[Data section]:
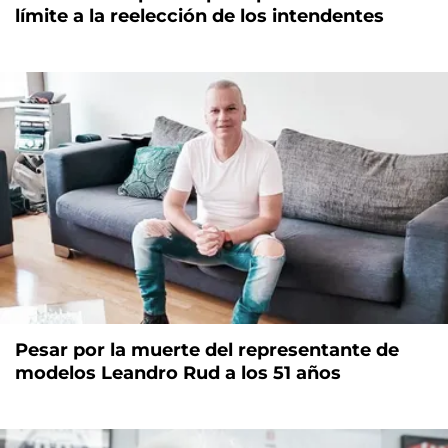
límite a la reelección de los intendentes
Pesar por la muerte del representante de
modelos Leandro Rud a los 51 años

[What you need to do]: When you transcribe the lines above, keep every word exact but leave the pictures behind.

[Response for this exercise]:
límite a la reelección de los intendentes
Pesar por la muerte del representante de
modelos Leandro Rud a los 51 años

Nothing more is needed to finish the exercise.